I wanted to flee. I had almost succeeded in mastering my grief, and now she tore the wound afresh. For a time I sat woodenly, numbed by pain. Why couldn’t she just leave it alone?

But she seemed not to notice my coldness. “The years pass, but you never forget a friend like him.” She was speaking to herself, her head bowed into her hands. Her words came muffled and thick with tears. She rocked a little in her chair. “I’d never felt so close to an animal, before we traveled together. But in the long hours of walking, he was always there, ranging ahead and coming back and then checking behind us. He was like a shield for me, for when he came trotting back, I always knew that he had gone before us and was satisfied no danger awaited us. Without his assurance, I am sure my own poor courage would have failed a hundred times. When we began our journey, he seemed just a part of you. But then I got to know him for himself. His bravery and tenacity, even his humor. There were times, especially there at the quarry, when we went off to hunt and he alone seemed to understand my feelings. It was not just that I could hold tight to him and cry into his fur and know he would never betray my weakness. It was that he rejoiced in my strengths, too. When we hunted together and I made a kill, I could feel his approval like . . . like a fierceness that said I deserved to survive, that I had earned my place in this world.” She drew breath raggedly. “I think I will always miss him. And I didn’t even get to see him again before . . .”

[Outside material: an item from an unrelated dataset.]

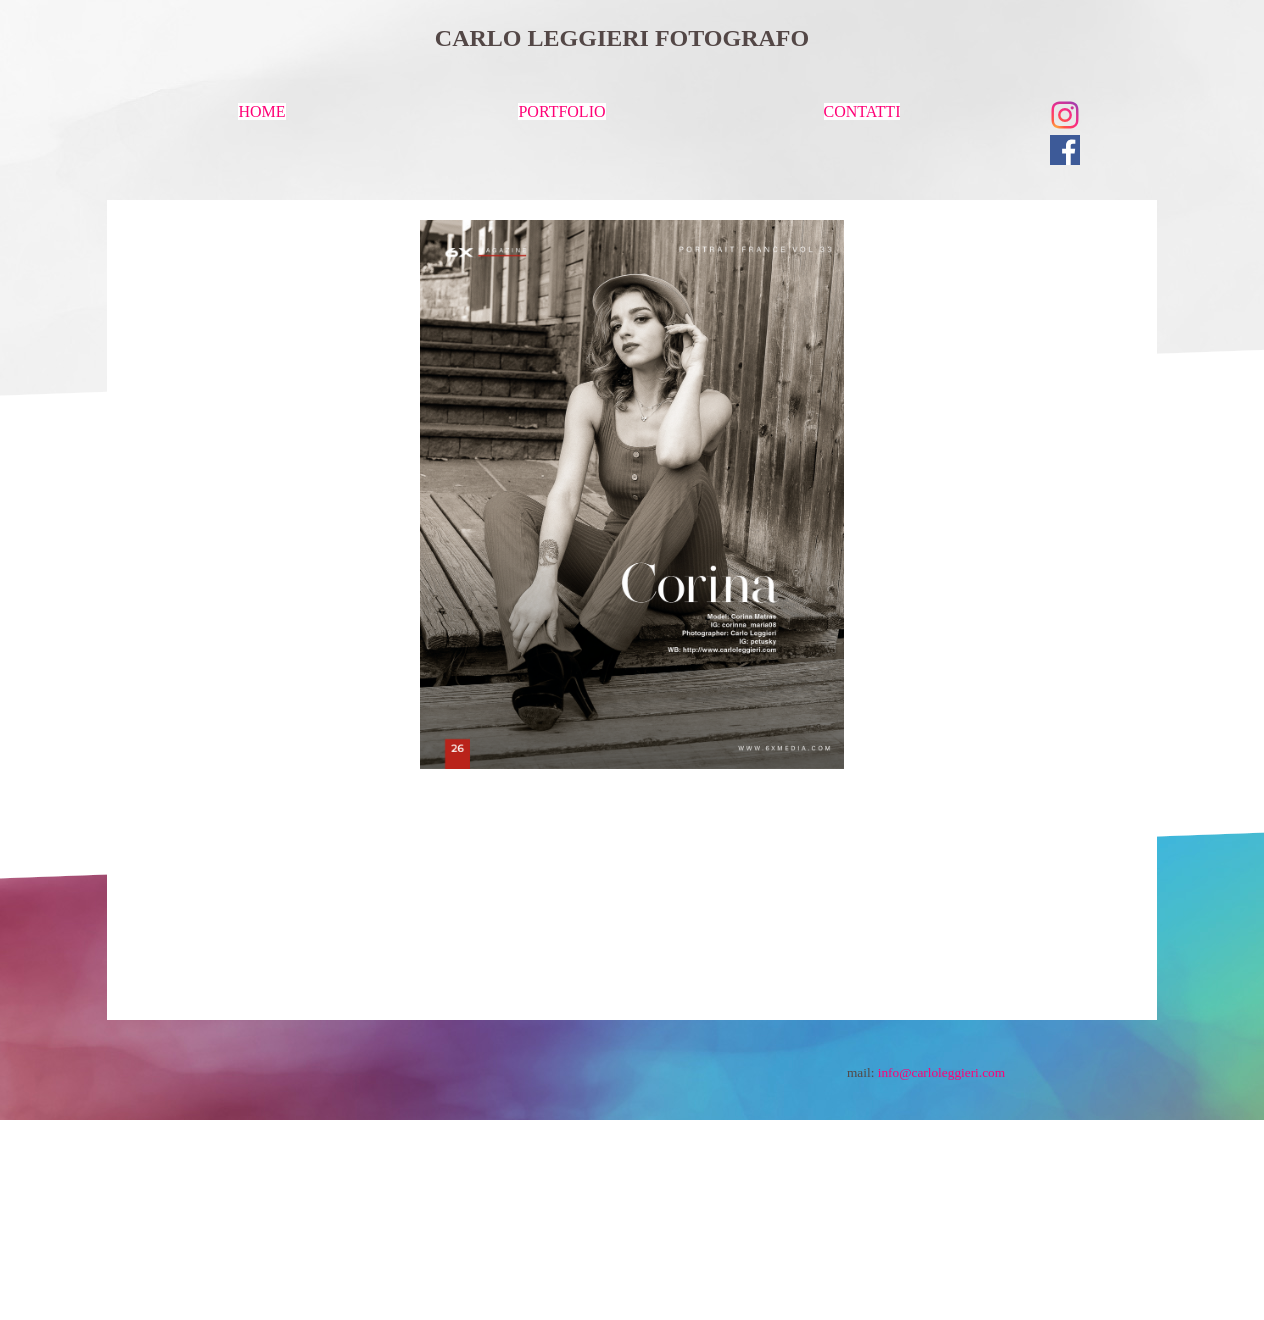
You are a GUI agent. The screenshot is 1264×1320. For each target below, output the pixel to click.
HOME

My mind reeled. Truly, I had not known how close they had been. Nighteyes also had kept his secrets well. I had known that Queen Kettricken had a predilection for the Wit. I had sensed faint questing from her when she meditated. I had often suspected that her Mountain “connection” with the natural world would have a less kindly name in the Six Duchies. But she and my wolf?

“He spoke to you? You heard Nighteyes in your mind?”

She shook her head, not lifting her face from her hands. Her fingers muffled her reply. “No. But I felt him in my heart, when I was numb to all else.”

Slowly I rose. I walked around the small table. I had intended only to pat her bent shoulders, but when I touched her, she abruptly stood and stumbled into my embrace. I held her and let her weep against my shoulder. Whether I would or no, my own tears welled. Then her grief, not sympathy for me but true grief at Nighteyes’ death, gave permission to mine, and my mourning ripped free. All the anguish I had been trying to conceal from those who could not understand the depth of loss I felt suddenly demanded vent. I think I only realized that our roles had changed when she pushed me gently down into her chair. She offered me her tiny, useless handkerchief and then gently kissed my brow and both my cheeks. I could not stop crying. She stood by me, my head cradled against her breast, and stroked my hair and let me weep. She spoke brokenly of my wolf and all he had been to her, words I scarcely heard.

She did not try to stop my tears or tell me that everything would be all right. She knew it would not. But when my weeping finally had run its course, she stooped and kissed me on my mouth, a healing kiss. Her lips were salt with her own tears. Then she stood straight again.